- Task description -
Every record that follows should be copied exactly. No picture belongs in the copy.

┄┄┄┄┄┄┄┄┄┄

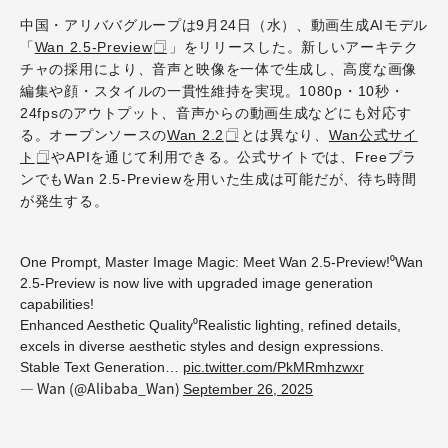
中国・アリババグループは9月24日（水）、動画生成AIモデル
「
Wan 2.5-Preview
」をリリースした。新しいアーキテク
チャの採用により、音声と映像を一体で生成し、高度な画像
編集や顔・スタイルの一貫性維持を実現。1080p・10秒・
24fpsのアウトプット、音声からの動画生成などにも対応す
る。オープンソースの
Wan 2.2
とは異なり、
Wan公式サイ
ト
やAPIを通じて利用できる。公式サイトでは、Freeプラ
ンでもWan 2.5-Previewを用いた生成は可能だが、待ち時間
が発生する。
One Prompt, Master Image Magic: Meet Wan 2.5-Preview!⁰Wan
2.5-Preview is now live with upgraded image generation
capabilities!
Enhanced Aesthetic Quality⁰Realistic lighting, refined details,
excels in diverse aesthetic styles and design expressions.
Stable Text Generation…
pic.twitter.com/PkMRmhzwxr
— Wan (@Alibaba_Wan)
September 26, 2025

┄┄┄┄┄┄┄┄┄┄

- Response to this task -
中国・アリババグループは9月24日（水）、動画生成AIモデル
「
Wan 2.5-Preview
」をリリースした。新しいアーキテク
チャの採用により、音声と映像を一体で生成し、高度な画像
編集や顔・スタイルの一貫性維持を実現。1080p・10秒・
24fpsのアウトプット、音声からの動画生成などにも対応す
る。オープンソースの
Wan 2.2
とは異なり、
Wan公式サイ
ト
やAPIを通じて利用できる。公式サイトでは、Freeプラ
ンでもWan 2.5-Previewを用いた生成は可能だが、待ち時間
が発生する。
One Prompt, Master Image Magic: Meet Wan 2.5-Preview!⁰Wan
2.5-Preview is now live with upgraded image generation
capabilities!
Enhanced Aesthetic Quality⁰Realistic lighting, refined details,
excels in diverse aesthetic styles and design expressions.
Stable Text Generation…
pic.twitter.com/PkMRmhzwxr
— Wan (@Alibaba_Wan)
September 26, 2025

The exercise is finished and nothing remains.